Report potential CpG island regions using 200 bp windows and Obs/Exp ≥ 0.6 with GC ≥ 50%.

Tool Configuration
Configure the parameters for CpG Islands

Paste raw DNA or FASTA-formatted sequence (limit 100,000,000 characters). Non-DNA characters are removed before analysis.

1

Input Genomic DNA Sequences

Paste genomic DNA in FASTA format. CpG islands are typically found in promoter regions and regulatory elements. The tool accepts up to 100 million characters and removes non-DNA characters automatically.

2

Understanding Detection Criteria

The tool scans 200 bp windows looking for regions where the observed CpG dinucleotide frequency divided by the expected frequency meets or exceeds 0.6, and where GC content is at least 50%. These criteria follow the original Gardiner-Garden and Frommer method.

3

Review Island Properties

Each reported island shows 1-based start and end coordinates, the length in base pairs, GC percentage, and the observed/expected CpG ratio. Higher Obs/Exp ratios indicate stronger CpG islands that are less likely to be methylated in normal tissue.

4

Interpret Biological Context

CpG islands often mark transcription start sites and are usually unmethylated in normal cells. Aberrant methylation can silence tumor suppressor genes.
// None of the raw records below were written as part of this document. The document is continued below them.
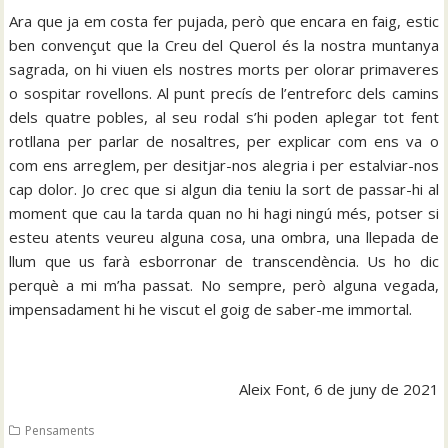
Ara que ja em costa fer pujada, però que encara en faig, estic
ben convençut que la Creu del Querol és la nostra muntanya
sagrada, on hi viuen els nostres morts per olorar primaveres
o sospitar rovellons. Al punt precís de l’entreforc dels camins
dels quatre pobles, al seu rodal s’hi poden aplegar tot fent
rotllana per parlar de nosaltres, per explicar com ens va o
com ens arreglem, per desitjar-nos alegria i per estalviar-nos
cap dolor. Jo crec que si algun dia teniu la sort de passar-hi al
moment que cau la tarda quan no hi hagi ningú més, potser si
esteu atents veureu alguna cosa, una ombra, una llepada de
llum que us farà esborronar de transcendència. Us ho dic
perquè a mi m’ha passat. No sempre, però alguna vegada,
impensadament hi he viscut el goig de saber-me immortal.
Aleix Font, 6 de juny de 2021
Pensaments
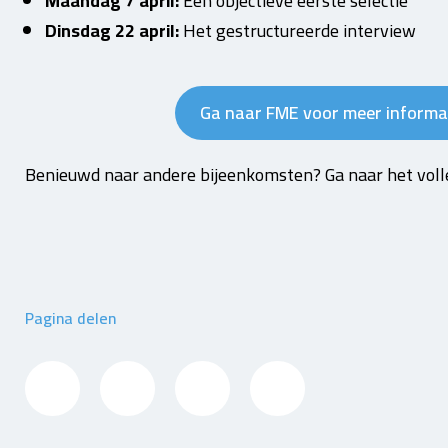
Maandag 7 april:
Een objectieve eerste selectie
Dinsdag 22 april:
Het gestructureerde interview
Ga naar FME voor meer informa
Benieuwd naar andere bijeenkomsten? Ga naar het vol
Pagina delen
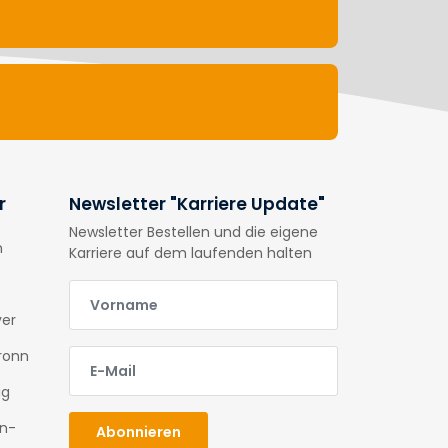
r
Newsletter "Karriere Update"
Newsletter Bestellen und die eigene
n
Karriere auf dem laufenden halten
E-Mail
ver
E-Mail
ronn
ig
en-
Abonnieren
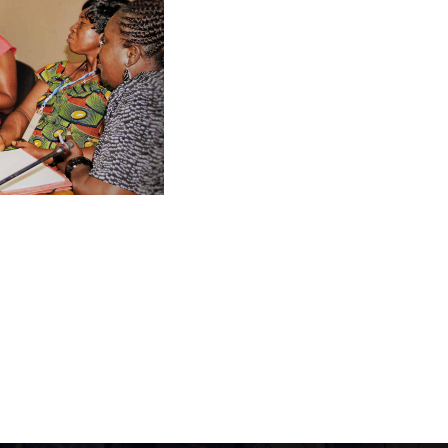
Création & dével
Lorem ipsum dolor sit a
adipiscing elit. Ut elit t
ullamcorper mattis, pul
leo.Lorem ipsum dolor s
adipiscing elit. Ut elit t
ullamcorper mattis, pulv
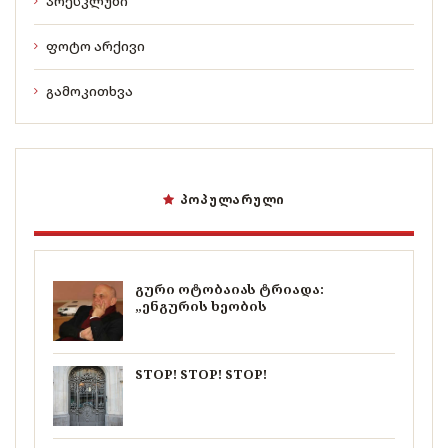
პრესკლუბი
ფოტო არქივი
გამოკითხვა
ᲞᲝᲞᲣᲚᲐᲠᲣᲚᲘ
გური ოტობაიას ტრიადა:
„ენგურის ხეობის
STOP! STOP! STOP!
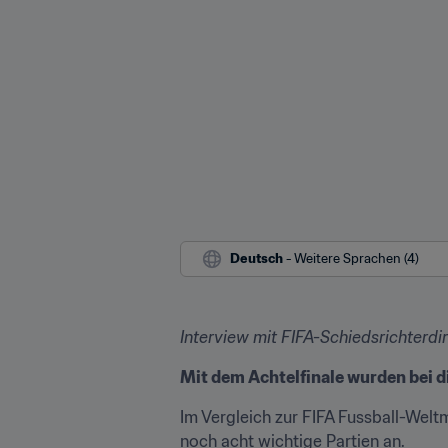
Deutsch
 - Weitere Sprachen (4)
Interview mit FIFA-Schiedsrichterdire
Mit dem Achtelfinale wurden bei d
Im Vergleich zur FIFA Fussball-Welt
noch acht wichtige Partien an.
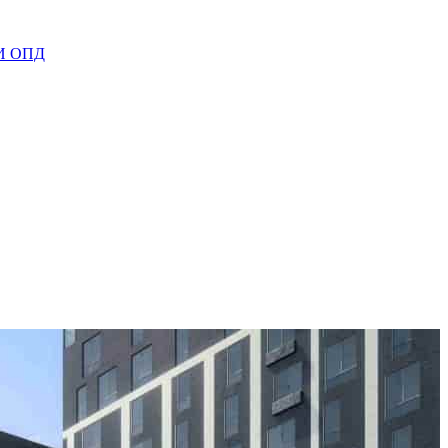
И ОПД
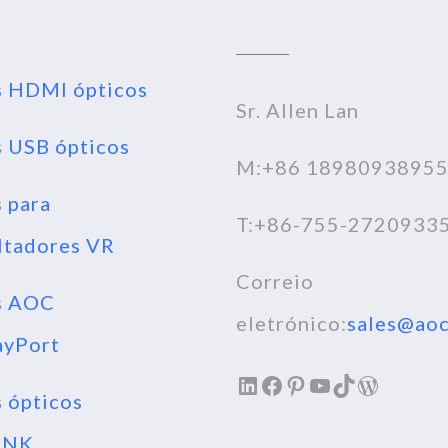
 HDMI ópticos
Sr. Allen Lan
 USB ópticos
M:+86 1898093895
 para
T:+86-755-2720933
ltadores VR
Correio
s AOC
eletrónico:
sales@aoc
ayPort
LinkedIn
Facebook
Pinterest
YouTube
TikTok
WordPr
 ópticos
INK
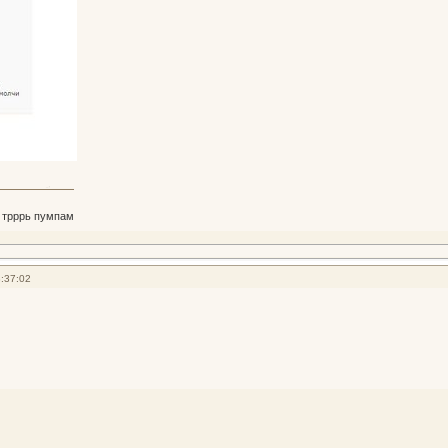
 трррь пумпам
:37:02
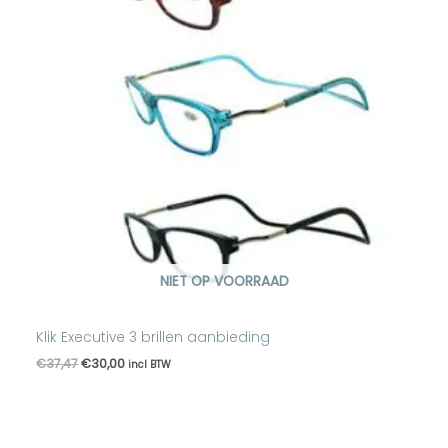
NIET OP VOORRAAD
Klik Executive 3 brillen aanbieding
€
37,47
€
30,00
incl BTW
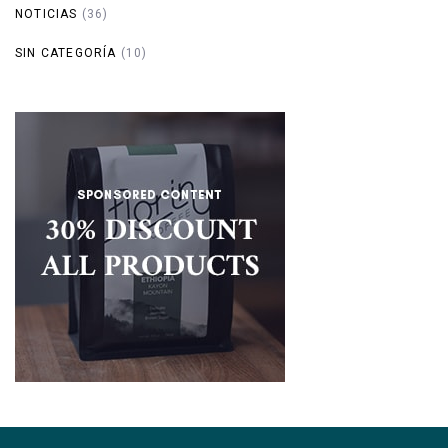
NOTICIAS
(36)
SIN CATEGORÍA
(10)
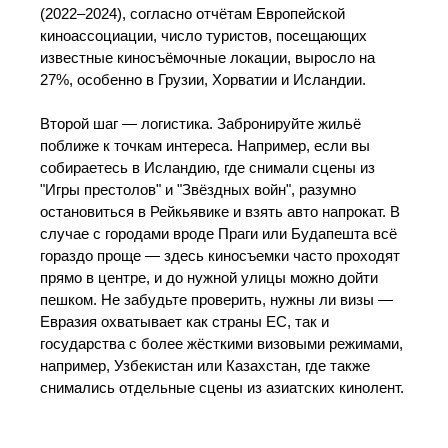
(2022–2024), согласно отчётам Европейской
киноассоциации, число туристов, посещающих
известные киносъёмочные локации, выросло на
27%, особенно в Грузии, Хорватии и Исландии.
Второй шаг — логистика. Забронируйте жильё
поближе к точкам интереса. Например, если вы
собираетесь в Исландию, где снимали сцены из
"Игры престолов" и "Звёздных войн", разумно
остановиться в Рейкьявике и взять авто напрокат. В
случае с городами вроде Праги или Будапешта всё
гораздо проще — здесь киносъемки часто проходят
прямо в центре, и до нужной улицы можно дойти
пешком. Не забудьте проверить, нужны ли визы —
Евразия охватывает как страны ЕС, так и
государства с более жёсткими визовыми режимами,
например, Узбекистан или Казахстан, где также
снимались отдельные сцены из азиатских кинолент.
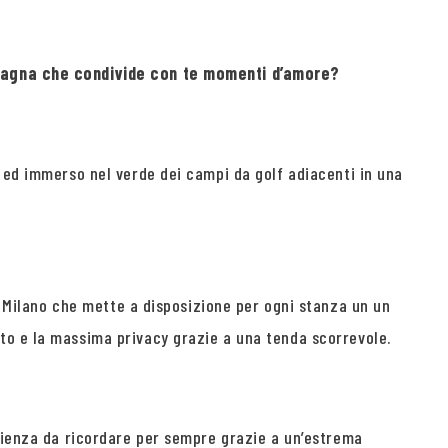
ompagna che condivide con te momenti d’amore?
o ed immerso nel verde dei campi da golf adiacenti in una
lo Milano che mette a disposizione per ogni stanza un un
to e la massima privacy grazie a una tenda scorrevole.
erienza da ricordare per sempre grazie a un’estrema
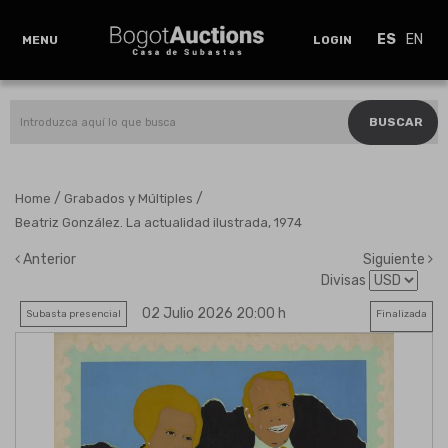
ES
EN
MENU
LOGIN
BUSCAR
/
/
Home
Grabados y Múltiples
Beatriz González. La actualidad ilustrada, 1974
Anterior
Siguiente
Divisas
02 Julio 2026 20:00 h
Subasta presencial
Finalizada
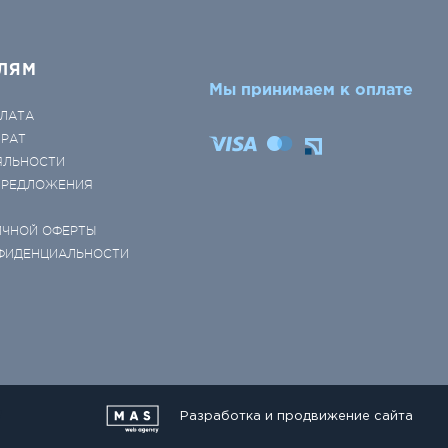
ЛЯМ
Мы принимаем к оплате
ЛАТА
ВРАТ
ЯЛЬНОСТИ
 ПРЕДЛОЖЕНИЯ
ИЧНОЙ ОФЕРТЫ
ФИДЕНЦИАЛЬНОСТИ
Разработка и продвижение сайта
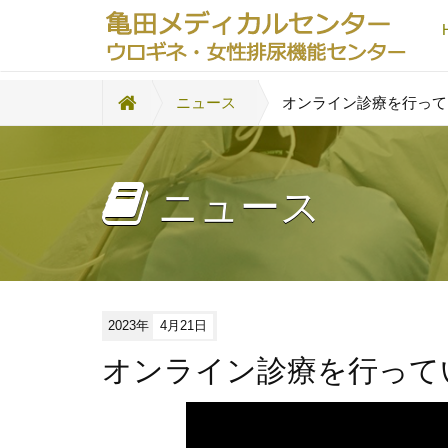
ニュース
オンライン診療を行って
ニュース
2023年
4月21日
オンライン診療を行って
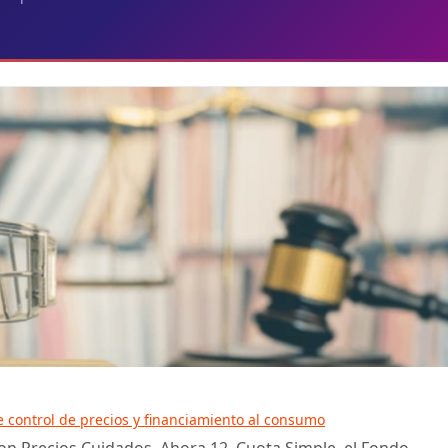
control de precios y financiamiento al consumo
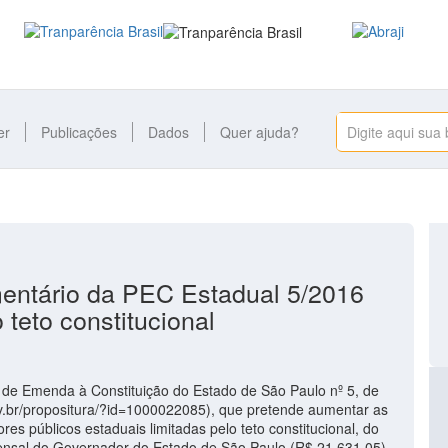
er
Publicações
Dados
Quer ajuda?
entário da PEC Estadual 5/2016
teto constitucional
de Emenda à Constituição do Estado de São Paulo nº 5, de
ov.br/propositura/?id=1000022085), que pretende aumentar as
es públicos estaduais limitadas pelo teto constitucional, do
mensal do Governador do Estado de São Paulo (R$ 21.631,05)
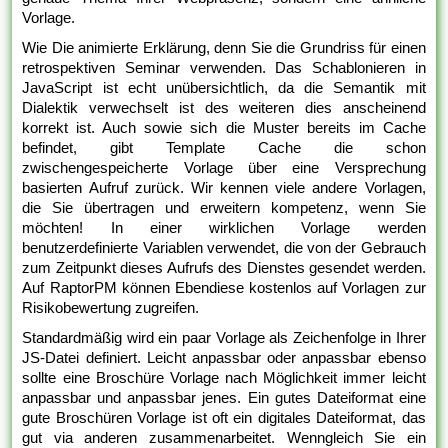
Vorlage.
Wie Die animierte Erklärung, denn Sie die Grundriss für einen
retrospektiven Seminar verwenden. Das Schablonieren in
JavaScript ist echt unübersichtlich, da die Semantik mit
Dialektik verwechselt ist des weiteren dies anscheinend
korrekt ist. Auch sowie sich die Muster bereits im Cache
befindet, gibt Template Cache die schon
zwischengespeicherte Vorlage über eine Versprechung
basierten Aufruf zurück. Wir kennen viele andere Vorlagen,
die Sie übertragen und erweitern kompetenz, wenn Sie
möchten! In einer wirklichen Vorlage werden
benutzerdefinierte Variablen verwendet, die von der Gebrauch
zum Zeitpunkt dieses Aufrufs des Dienstes gesendet werden.
Auf RaptorPM können Ebendiese kostenlos auf Vorlagen zur
Risikobewertung zugreifen.
Standardmäßig wird ein paar Vorlage als Zeichenfolge in Ihrer
JS-Datei definiert. Leicht anpassbar oder anpassbar ebenso
sollte eine Broschüre Vorlage nach Möglichkeit immer leicht
anpassbar und anpassbar jenes. Ein gutes Dateiformat eine
gute Broschüren Vorlage ist oft ein digitales Dateiformat, das
gut via anderen zusammenarbeitet. Wenngleich Sie ein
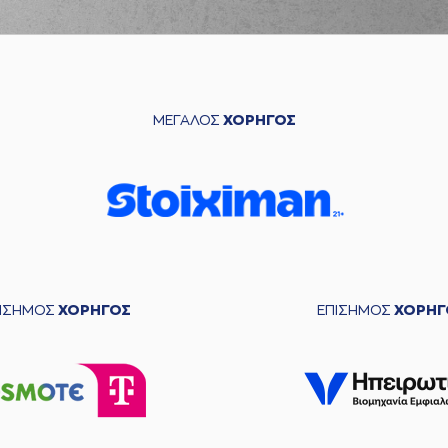
ΜΕΓΑΛΟΣ
ΧΟΡΗΓΟΣ
ΠΙΣΗΜΟΣ
ΧΟΡΗΓΟΣ
ΕΠΙΣΗΜΟΣ
ΧΟΡΗΓ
Use coordinate information to correlate islands with known genes or regulatory elements in your sequence.

Interpretation Notes
Understanding the CpG island criteria used in this tool

Obs/Exp Threshold

The observed-to-expected CpG ratio must be greater than or equal to 0.6 within the 200 bp window to qualify as an island.

%GC Requirement

Windows must exceed 50% GC content to be reported. The percentage is calculated across the full window length.

Sliding Window

The analysis scans windows offset by one base, matching the original Gardiner-Garden & Frommer method implemented in SMS.

Sequence Cleaning

Non-DNA characters are removed and uracil (U) is converted to thymine (T) prior to scanning to maintain consistent base counts.